Некоторые говорят, что это левые республиканцы подвигли церковь к нападкам на демократию (напр., Payne, 1970). Тут явное преувеличение: церковь и до этого была настроена реакционно, а республиканские законы в стране были отнюдь не радикальнее, чем в других католических государствах (Jackson, 1965: 48). Республиканцы, как и в остальных странах, четко разделяли церковь и государство, проповедовали религиозную терпимость и провозглашали факт отсутствия в Испании официальной государственной религии. Спустя два года государство прекратит финансировать светское духовенство, религиозные ордена обяжут регистрировать имущество, оставляя себе лишь жизненно необходимую его часть. Иезуиты, согласно конституции, как и в других странах, подлежали изгнанию, в случае если не принесут присягу полного послушания папе (чего бы они делать ни за что не стали). Более провокационное действие имел запрет для религиозных орденов на преподавание (за исключением подготовки священников). Но хуже всего было то, что законодательство против реакционной церкви представили наспех и продвигали очень агрессивно — отсюда складывалось впечатление, что республиканцы заодно с более ярыми, крайне левыми антиклерикалами.

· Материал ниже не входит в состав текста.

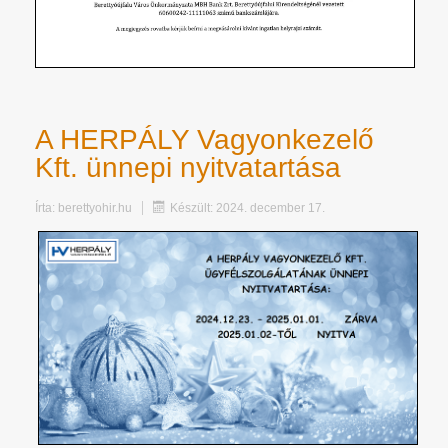
A HERPÁLY Vagyonkezelő
Kft. ünnepi nyitvatartása
Írta:
berettyohir.hu
Készült: 2024. december 17.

Папа римский угрозы не представлял. Он искал компромисса и вынужден был отправить на покой непокорного примаса кардинала Сегуру. Однако испанская церковь стала под знамена примаса. Священники призывали мирян усилить антиреспубликанское сопротивление. Провокации со стороны священства вызвали зеркальную реакцию Асаньи, который воспринял разгоравшийся конфликт с ликованием. Перед парламентом Асанья заявил, что «Испания больше не католическая страна», и, подобно Робеспьеру или Сен-Жюсту, добавил: «И не говорите мне, что таким образом ущемляется свобода; таким образом оздоровляется общество». Конечно же, он не имел возможности оценить эффект, который произвели его выпады на убежденных католиков всех классов (Payne, 1970: 92, 1993: 82–83). Вследствие этих его выступлений многие верующие (особенно женщины и пожилые люди) переходили в правоцентристские партии и вообще тяготели вправо. Впоследствии мы увидим, что источником авторитарных ультраправых настроений стала именно церковь.

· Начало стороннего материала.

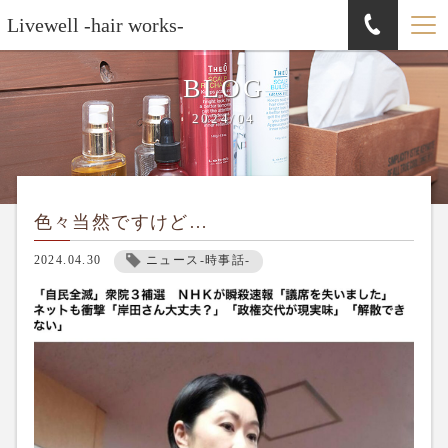
Livewell -hair works-
BLOG
2024/04
色々当然ですけど…
2024.04.30
ニュース-時事話-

Фракции, составляющие левоцентристские коалиции, интересовались различными политическими вопросами. Так, к классовым вопросам радикальнее, но при том ответственнее других подходили социалисты; это касалось, по крайней мере, промышленной отрасли, для которой эти вопросы имели ключевое значение. Декларируемой целью центристов было классовое примирение, но на самом деле этот вопрос не слишком их интересовал, и, встретившись с сопротивлением работодателей, они сворачивали свои инициативы. Никто из центристских политиков не проявлял подлинного интереса и к аграрной сфере: деревенских жителей, делегатов от деревни среди них не было (Heywood, 1990: 139–143). Социалистов, напротив, не интересовали религиозные вопросы. Таким образом, если коалиция встречала сопротивление в парламенте или госаппарате, она крайне редко выступала против него единым политическим фронтом. В этом и состояла ахиллесова пята левоцентристского альянса — не в отсутствии веры в демократические идеалы, но в невозможности осуществлять политику[51]

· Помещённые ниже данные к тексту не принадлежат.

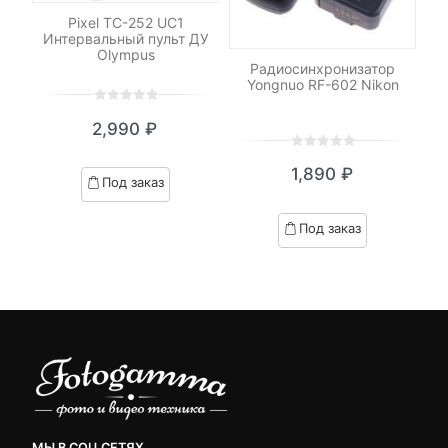
Pixel TC-252 UC1
Интервальный пульт ДУ
Olympus
Радиосинхронизатор
С
Yongnuo RF-602 Nikon
0
5
0
2,990
₽
out
of
0
5
0
based
1,890
₽
out
Под заказ
on
of
customer
based
Под заказ
ratings
on
customer
ratings
МЫ В СОЦ СЕТЯХ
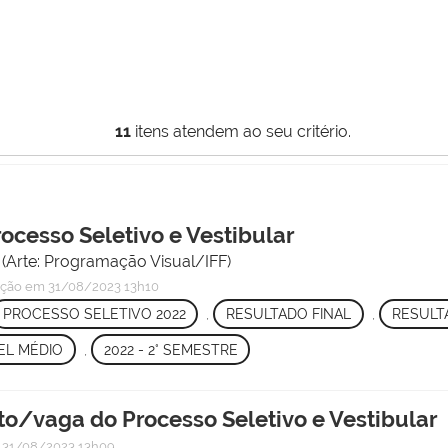
11
itens atendem ao seu critério.
rocesso Seletivo e Vestibular
(Arte: Programação Visual/IFF)
ação
em 31/08/2023 13h10
PROCESSO SELETIVO 2022
,
RESULTADO FINAL
,
RESULT
EL MÉDIO
,
2022 - 2° SEMESTRE
to/vaga do Processo Seletivo e Vestibular
31/08/2023 13h09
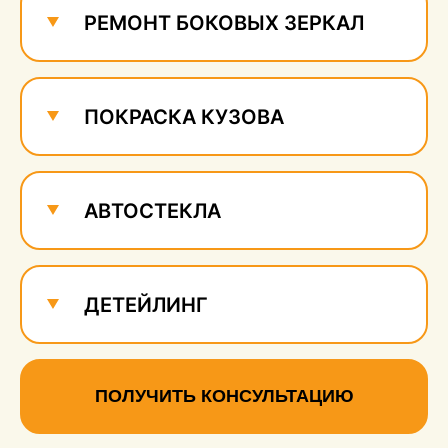
РЕМОНТ БОКОВЫХ ЗЕРКАЛ
ПОКРАСКА КУЗОВА
АВТОСТЕКЛА
ДЕТЕЙЛИНГ
ПОЛУЧИТЬ КОНСУЛЬТАЦИЮ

.У правоцентристов наблюдался иной недостаток: они чтили традиции монаршего «поворота» и потому считали своими святыми обязанностями служение и покровительство. Крупнейшей на этом фланге была Радикальная партия, ряды которой сплошь пестрели не столько интеллигентами, сколько именитыми юристами и были несколько разбавлены крестьянами-середняками, а также промышленным и торговым средним классом. Изначально партия получила мощную поддержку, в том числе и от рабочих организаций. В отличие от ИСРП и автономных правых, у нее было мало сторонников на региональном уровне. Изначально имевшая либерально-антиклерикальную ориентацию, партия постепенно сместилась вправо, приобрела популистский характер, где преобладала не политика, а риторика. Партийные лидеры призывали к реформам «ради всех испанцев, ради народа» (причем употребление слова «народ» в таком популистском ключе у них переняли в гражданскую войну республиканцы и социалисты), но насчет улаживания классовых и региональных распрей не предлагали никакого рецепта. Заручившись поддержкой всех классов, партия тем не менее становилась все более буржуазной. Радикалы вновь поправели — не исключено, что под влиянием умеренных монархистов, отличавшихся консерватизмом в классовых вопросах. Самая либеральная из партийных фракций теперь вышла из состава партии и поддержала Асанью (Manjon, 1976: 192–201, 252, 403–408, 589–600, 611–614, 681; Bermejo Martin, 1984: 453–454; Townson, 1988: 65–67).